Из почтовой конторы вышел Гарднер и, даже не взглянув на нас, ровным, неторопливым шагом пошел по улице. Дошел до перекрестка, поднял руку, остановил такси и сел в него. Полицейский смотрел ему вслед, пока машина не скрылась за поворотом, и вдруг повернулся ко мне.

– Слушайте, – крикнул он в страшном волнении, – а что если он нас обманул? Бумаги-то, может, поддельные, а? В одном кармане документ на Гарднера, а в другом – на Жослена… Постойте-ка, я… – И он сделал движение броситься к углу улицы, полицейскому телефону.

– Бросьте, – сказал я, удерживая его за руку. – Бросьте! Будьте спокойны, у него все в полном порядке. И фамилия, и служба. Это у нас все время что-то не так, а у него полный порядок.

Ночью этого же дня я сидел в своем кабинете и думал.
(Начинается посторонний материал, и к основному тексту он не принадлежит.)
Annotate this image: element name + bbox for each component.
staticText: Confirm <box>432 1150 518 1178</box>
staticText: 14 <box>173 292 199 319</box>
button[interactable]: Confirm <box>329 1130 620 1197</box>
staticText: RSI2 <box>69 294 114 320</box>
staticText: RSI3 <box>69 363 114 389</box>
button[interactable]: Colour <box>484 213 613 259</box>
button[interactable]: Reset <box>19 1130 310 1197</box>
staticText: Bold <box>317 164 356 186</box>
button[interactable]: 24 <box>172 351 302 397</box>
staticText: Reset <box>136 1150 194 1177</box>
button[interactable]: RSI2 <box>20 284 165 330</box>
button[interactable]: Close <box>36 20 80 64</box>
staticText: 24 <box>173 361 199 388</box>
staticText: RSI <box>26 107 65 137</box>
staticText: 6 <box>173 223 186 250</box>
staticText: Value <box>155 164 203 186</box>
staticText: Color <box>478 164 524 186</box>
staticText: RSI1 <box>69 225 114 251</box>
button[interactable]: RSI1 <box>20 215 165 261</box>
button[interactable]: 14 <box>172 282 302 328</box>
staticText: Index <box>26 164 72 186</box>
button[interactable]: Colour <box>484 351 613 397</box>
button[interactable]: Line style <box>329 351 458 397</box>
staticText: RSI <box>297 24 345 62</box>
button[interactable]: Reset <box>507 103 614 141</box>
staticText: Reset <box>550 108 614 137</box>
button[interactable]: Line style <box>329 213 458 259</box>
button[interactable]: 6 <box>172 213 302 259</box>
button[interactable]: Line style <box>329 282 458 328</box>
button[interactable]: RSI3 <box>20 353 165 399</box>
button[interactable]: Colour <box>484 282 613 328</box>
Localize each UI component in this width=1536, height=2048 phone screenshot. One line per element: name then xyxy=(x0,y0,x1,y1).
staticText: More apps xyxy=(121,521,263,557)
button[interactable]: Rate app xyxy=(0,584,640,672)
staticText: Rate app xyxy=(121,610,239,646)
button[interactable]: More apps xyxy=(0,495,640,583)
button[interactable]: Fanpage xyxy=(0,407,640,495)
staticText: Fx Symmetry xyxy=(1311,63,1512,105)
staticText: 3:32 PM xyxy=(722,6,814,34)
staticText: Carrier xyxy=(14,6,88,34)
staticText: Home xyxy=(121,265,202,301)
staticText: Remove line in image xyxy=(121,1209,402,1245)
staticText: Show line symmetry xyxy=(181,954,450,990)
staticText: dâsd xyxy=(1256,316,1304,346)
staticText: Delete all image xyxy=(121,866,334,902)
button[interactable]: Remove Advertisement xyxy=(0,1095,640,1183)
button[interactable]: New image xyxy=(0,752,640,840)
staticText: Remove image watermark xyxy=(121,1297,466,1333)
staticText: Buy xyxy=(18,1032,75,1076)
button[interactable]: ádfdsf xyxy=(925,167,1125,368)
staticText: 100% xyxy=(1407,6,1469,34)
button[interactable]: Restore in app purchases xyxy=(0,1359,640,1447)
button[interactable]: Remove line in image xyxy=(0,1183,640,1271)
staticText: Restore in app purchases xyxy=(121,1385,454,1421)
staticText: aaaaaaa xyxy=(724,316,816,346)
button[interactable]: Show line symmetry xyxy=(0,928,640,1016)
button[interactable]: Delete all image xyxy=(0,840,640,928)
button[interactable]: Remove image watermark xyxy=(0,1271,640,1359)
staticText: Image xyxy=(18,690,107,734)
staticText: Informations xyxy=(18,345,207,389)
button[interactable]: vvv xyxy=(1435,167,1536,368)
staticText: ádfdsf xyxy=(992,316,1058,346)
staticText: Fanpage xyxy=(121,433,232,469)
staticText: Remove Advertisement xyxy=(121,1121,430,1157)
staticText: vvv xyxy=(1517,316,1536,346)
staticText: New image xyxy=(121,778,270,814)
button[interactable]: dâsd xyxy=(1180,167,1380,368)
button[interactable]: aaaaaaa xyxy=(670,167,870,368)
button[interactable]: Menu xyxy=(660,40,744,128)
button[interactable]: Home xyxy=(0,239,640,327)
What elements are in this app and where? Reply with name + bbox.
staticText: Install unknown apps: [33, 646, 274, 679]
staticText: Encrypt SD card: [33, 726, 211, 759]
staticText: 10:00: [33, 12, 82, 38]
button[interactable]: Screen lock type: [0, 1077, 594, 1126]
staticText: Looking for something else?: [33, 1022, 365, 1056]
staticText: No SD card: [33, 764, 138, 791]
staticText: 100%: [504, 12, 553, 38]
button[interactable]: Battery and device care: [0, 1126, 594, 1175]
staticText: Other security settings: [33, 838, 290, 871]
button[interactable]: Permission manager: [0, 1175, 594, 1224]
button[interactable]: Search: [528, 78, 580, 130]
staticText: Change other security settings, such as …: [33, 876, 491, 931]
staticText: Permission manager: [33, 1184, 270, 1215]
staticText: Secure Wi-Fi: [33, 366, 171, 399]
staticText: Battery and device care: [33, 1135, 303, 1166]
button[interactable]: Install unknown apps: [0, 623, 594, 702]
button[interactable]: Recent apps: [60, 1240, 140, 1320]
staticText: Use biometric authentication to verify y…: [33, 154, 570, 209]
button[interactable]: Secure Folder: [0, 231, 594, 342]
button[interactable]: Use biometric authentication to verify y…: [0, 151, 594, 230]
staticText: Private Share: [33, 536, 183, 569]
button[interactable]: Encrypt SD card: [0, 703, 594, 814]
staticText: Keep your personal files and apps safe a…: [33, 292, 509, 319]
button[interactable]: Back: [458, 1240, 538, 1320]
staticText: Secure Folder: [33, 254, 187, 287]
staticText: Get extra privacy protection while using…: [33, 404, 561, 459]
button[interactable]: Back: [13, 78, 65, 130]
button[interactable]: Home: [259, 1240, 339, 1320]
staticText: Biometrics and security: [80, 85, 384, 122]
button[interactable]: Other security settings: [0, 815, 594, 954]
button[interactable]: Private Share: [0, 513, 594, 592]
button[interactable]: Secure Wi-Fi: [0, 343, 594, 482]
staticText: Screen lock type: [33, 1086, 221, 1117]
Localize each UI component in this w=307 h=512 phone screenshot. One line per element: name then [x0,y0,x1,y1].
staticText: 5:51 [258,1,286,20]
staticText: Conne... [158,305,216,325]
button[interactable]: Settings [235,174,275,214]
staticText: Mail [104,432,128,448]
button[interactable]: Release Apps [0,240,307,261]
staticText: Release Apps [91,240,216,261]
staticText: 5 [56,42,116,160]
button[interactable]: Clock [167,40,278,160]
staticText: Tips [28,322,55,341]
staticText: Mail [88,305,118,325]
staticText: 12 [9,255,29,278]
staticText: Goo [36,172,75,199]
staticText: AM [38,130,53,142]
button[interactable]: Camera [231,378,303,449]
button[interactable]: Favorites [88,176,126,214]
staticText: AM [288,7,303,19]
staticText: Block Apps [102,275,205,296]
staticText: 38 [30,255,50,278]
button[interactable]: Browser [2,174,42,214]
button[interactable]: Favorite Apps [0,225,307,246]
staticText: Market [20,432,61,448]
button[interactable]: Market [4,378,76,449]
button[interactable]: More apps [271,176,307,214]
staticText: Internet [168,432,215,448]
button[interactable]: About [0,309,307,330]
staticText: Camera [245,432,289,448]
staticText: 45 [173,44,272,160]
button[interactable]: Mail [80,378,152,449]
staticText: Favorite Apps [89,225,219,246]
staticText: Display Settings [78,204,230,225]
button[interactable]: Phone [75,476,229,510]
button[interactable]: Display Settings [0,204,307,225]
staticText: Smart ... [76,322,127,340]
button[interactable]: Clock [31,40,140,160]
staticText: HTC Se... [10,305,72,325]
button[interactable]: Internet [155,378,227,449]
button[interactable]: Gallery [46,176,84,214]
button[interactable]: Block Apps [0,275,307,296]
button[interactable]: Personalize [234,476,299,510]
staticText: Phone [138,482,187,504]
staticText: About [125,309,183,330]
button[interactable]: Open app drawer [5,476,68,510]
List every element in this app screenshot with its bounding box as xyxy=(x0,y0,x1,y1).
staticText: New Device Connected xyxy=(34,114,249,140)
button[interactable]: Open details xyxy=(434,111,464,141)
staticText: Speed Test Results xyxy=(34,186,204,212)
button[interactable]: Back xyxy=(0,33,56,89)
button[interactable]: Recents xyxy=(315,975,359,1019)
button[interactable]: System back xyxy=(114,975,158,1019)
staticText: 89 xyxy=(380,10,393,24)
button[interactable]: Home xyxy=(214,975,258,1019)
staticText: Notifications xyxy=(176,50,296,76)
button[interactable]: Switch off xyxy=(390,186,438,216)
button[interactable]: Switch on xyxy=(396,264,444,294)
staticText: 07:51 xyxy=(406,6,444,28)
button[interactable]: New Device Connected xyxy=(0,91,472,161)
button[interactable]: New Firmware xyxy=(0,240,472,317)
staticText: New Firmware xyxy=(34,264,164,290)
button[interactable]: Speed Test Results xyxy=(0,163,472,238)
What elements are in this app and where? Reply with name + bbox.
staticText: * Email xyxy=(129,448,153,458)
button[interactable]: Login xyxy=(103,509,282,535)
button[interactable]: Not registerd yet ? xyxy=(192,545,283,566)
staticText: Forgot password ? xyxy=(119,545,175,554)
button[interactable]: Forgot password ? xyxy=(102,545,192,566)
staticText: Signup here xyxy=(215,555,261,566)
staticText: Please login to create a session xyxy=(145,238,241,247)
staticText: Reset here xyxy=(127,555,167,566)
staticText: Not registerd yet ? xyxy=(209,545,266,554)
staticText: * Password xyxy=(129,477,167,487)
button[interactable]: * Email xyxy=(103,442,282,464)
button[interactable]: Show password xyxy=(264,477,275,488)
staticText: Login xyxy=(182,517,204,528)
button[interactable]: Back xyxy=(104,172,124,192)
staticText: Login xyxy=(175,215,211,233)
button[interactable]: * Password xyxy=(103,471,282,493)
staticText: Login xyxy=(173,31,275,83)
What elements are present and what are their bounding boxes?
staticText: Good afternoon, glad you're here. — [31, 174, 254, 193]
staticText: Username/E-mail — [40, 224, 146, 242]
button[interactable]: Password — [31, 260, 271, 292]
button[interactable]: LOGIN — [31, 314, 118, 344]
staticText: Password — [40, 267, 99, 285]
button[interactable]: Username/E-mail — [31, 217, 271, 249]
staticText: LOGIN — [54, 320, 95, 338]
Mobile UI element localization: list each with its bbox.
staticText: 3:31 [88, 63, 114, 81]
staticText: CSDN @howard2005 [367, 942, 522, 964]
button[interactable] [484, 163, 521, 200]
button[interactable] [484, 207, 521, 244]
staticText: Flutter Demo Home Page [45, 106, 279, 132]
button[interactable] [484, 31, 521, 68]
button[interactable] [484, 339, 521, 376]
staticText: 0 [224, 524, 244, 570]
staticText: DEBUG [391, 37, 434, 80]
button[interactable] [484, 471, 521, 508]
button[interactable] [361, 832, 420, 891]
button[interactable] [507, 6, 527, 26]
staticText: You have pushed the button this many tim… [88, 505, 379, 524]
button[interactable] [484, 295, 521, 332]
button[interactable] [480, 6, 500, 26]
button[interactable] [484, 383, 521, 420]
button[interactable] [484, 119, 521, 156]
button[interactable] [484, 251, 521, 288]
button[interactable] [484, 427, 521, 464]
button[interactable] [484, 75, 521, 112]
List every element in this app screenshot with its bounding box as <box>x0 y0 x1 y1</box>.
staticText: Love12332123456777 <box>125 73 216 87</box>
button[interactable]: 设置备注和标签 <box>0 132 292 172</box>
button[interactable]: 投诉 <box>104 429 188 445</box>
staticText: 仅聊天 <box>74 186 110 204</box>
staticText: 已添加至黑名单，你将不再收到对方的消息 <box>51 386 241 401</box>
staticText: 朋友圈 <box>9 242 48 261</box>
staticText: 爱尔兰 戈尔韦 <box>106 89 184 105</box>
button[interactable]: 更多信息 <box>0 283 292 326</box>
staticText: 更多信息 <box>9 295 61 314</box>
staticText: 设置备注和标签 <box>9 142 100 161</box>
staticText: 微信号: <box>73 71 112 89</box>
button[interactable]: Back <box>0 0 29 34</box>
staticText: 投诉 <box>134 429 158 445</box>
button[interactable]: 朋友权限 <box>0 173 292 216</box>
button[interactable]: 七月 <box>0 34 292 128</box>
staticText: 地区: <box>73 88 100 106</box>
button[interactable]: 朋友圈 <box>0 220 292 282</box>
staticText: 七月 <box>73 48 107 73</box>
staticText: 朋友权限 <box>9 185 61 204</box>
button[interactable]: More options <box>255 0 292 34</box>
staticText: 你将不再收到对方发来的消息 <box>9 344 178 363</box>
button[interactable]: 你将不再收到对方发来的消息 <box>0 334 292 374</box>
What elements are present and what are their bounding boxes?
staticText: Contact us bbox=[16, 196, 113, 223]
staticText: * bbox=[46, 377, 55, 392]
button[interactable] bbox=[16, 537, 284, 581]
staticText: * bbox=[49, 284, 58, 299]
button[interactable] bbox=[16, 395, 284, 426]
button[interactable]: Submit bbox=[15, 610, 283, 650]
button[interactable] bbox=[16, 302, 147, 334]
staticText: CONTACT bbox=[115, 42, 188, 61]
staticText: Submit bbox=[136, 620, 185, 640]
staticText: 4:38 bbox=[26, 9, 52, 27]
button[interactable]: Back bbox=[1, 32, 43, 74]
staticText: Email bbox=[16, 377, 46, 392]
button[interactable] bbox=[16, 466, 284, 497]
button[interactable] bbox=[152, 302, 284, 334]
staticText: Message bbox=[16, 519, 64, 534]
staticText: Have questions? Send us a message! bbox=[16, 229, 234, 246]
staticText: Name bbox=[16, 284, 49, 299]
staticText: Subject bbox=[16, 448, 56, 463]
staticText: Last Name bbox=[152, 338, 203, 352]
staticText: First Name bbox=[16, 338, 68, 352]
Мне крепко запала в голову одна мысль, и я никак не мог отказаться от нее, как вдруг зазвонил телефон. Сняв трубку, я узнал голос моего шефа:

– Алло, Ганс! Что вы сейчас делаете?

То, что шеф позвонил мне так поздно, в двенадцать ночи, меня не особенно удивило. Старик любил меня и звонил мне в любые часы, как только ему была нужна справка. Но именно этот звонок меня насторожил. Ведь не далее как четыре часа назад мы расстались в редакции. Его куда-то вызвали, и я даже помню слова, которыми мы обменялись на прощание. Он спросил меня, готова ли у меня статья о прениях в парламенте. Дело шло о законе XIV века, который карал лиц, заглядывающих с улицы в чужие окна. Парень, которому впервые за четыреста лет предъявили такое странное обвинение, был осужден условно на две недели заключения, тем бы дело и кончилось, но левые газеты заговорили о судьях в пудреных париках, цепляющихся за порядки средневековья, и дело было перенесено во вторую инстанцию, а потом и в третью, то есть в Верховный суд. Наша газета тоже поместила обширную статью о законах арбалета и лука, действующих в век атомных двигателей. Тогда другая сторона, крайне правая, заметила: “Если вы так против всего старого, зачем же тогда цепляться за средневековую формулу: «Мой дом – моя крепость»? Почему и ее не сдать в архив как безнадежно устарелую и не отвечающую конкретным условиям современности? А то ведь повелось так: как обыск в редакции левой газеты или ночной арест, так поднимается крик на весь свет: «Помилуйте, нарушено право убежища!» Будьте уж логичны, господа ниспровергатели!” Мы ответили, и заварилась каша. Вот обо всем этом я и должен был написать ученую статью, сославшись на все узаконения, прецеденты и судебную практику. Именно об этом мы и говорили с шефом при последней встрече в редакции. Он спросил тогда: готова ли статья, и я ответил, что будет готова к утру. Он мне сказал: “Ну, я надеюсь на вас, Ганс. Тряхните их хорошенько, так, чтобы у них вся пудра с париков посыпалась”. Так мы и разошлись. И вот ночью он звонит мне опять и спрашивает не о том, готова ли заказанная статья, а что я делаю сейчас. Я ответил ему, что отдыхаю. Он засмеялся и воскликнул:

– И, конечно, не один?

Я сказал, что нет, один, да и всегда в это время я бываю один, – и тогда он быстро, даже как-то скороговоркой, сказал, что коли так, то он заедет ко мне на пять минут и хорошо бы, если бы в это время я был действительно один: надо поговорить. Я опять повторил, что я один, и, отложив рукопись, стал его ждать.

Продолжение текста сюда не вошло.